Regions where coordination challenges emerged, particularly those where different partners tackled each aspect of the program, often struggled to achieve target results, with research showing that communications and coordination systems were essential, Mathur said.

For example, DREAMS has struggled in providing preexposure prophylaxis — medication that can be used to prevent transmission — which has been part of DREAMS from the beginning but it is one of the components of the program that has had the slowest uptake, Mathur said. It’s been slow in part because it hadn't been approved in every country, the approval processes have moved slowly and there were questions about community acceptance, Mathur said.

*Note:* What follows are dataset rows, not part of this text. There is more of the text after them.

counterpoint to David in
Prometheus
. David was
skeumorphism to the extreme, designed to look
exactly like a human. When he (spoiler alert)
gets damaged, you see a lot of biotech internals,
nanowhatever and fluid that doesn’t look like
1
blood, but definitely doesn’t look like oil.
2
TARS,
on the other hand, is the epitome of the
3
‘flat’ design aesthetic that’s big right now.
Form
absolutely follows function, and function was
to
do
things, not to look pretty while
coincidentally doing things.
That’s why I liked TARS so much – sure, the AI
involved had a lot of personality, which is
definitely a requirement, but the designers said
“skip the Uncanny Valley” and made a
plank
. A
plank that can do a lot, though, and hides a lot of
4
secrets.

Accelerating PrEP is a priority for DREAMS now and it has been working to ramp up access even during the challenges of COVID-19, Birx said at the conference.

Where to go from here

With momentum generated and some proof of success, one of the key questions among researchers and implementers is where DREAMS and similar programs should go next and how they can be scaled and expanded.

One point where there seemed to be particular agreement was that the girls and young women needed to be at the center of the efforts.

“This has to be a movement that is driven by girls themselves,” Luo said.  “Country after country we do realize these things have to be peer led and we need to be sure we continue to do that empowerment.”

Juliet Murindi, a DREAMS ambassador, shared her thoughts at the conference, suggesting that the program go beyond secondary education support, and help girls with tertiary education costs as often girls are more vulnerable in that transition.

DREAMS should also expand to other districts and consider helping to improve access to affordable sanitary products. Murindi was nearly forced to drop out of school because she couldn’t afford sanitary products and it could have led her to engage in risky activities including selling sex for money, she said.

U.S. and global efforts to address transmission challenges need to be centered around what young women and girls say they want, Roose-Snyder said.

Girls and young women from diverse backgrounds should be engaged now, even if they haven’t always been, because they know what they want and “they will save us a ton of money because they will tell us what our dumb ideas are off the bat and they will be experts in their own lives and wants and needs and risks,” she said.

That will need to happen even as the DREAMS partnership has been incorporated into the broader country operating plan process at PEPFAR, after being a standalone program. While that may help solidify the longevity of the program, there is the potential that expertise will be lost, that the implementation in the original layered approach will falter, that it may get less attention, and could lead to funding cuts for girls and young women in other areas even though DREAMS funding is earmarked, she said.

Global efforts, including DREAMS, need to be a part of the discussion following the AIDS conference to determine future action, Luo said. Those engaged in the work need to sit down “as a community to look at the elements” and figure out how to match needs in different areas and accelerate and scale interventions with good coordination structure, she said.

As UNAIDS works to develop a new strategy, it is important that it includes a continued focus on adolescent girls and young women, and thus far, Winnie Byanyima, the UNAIDS chief, has taken the issue very seriously, Luo said.

Coordination will be needed going forward, including between health and other sectors, including education, and among governments and civil society, she added.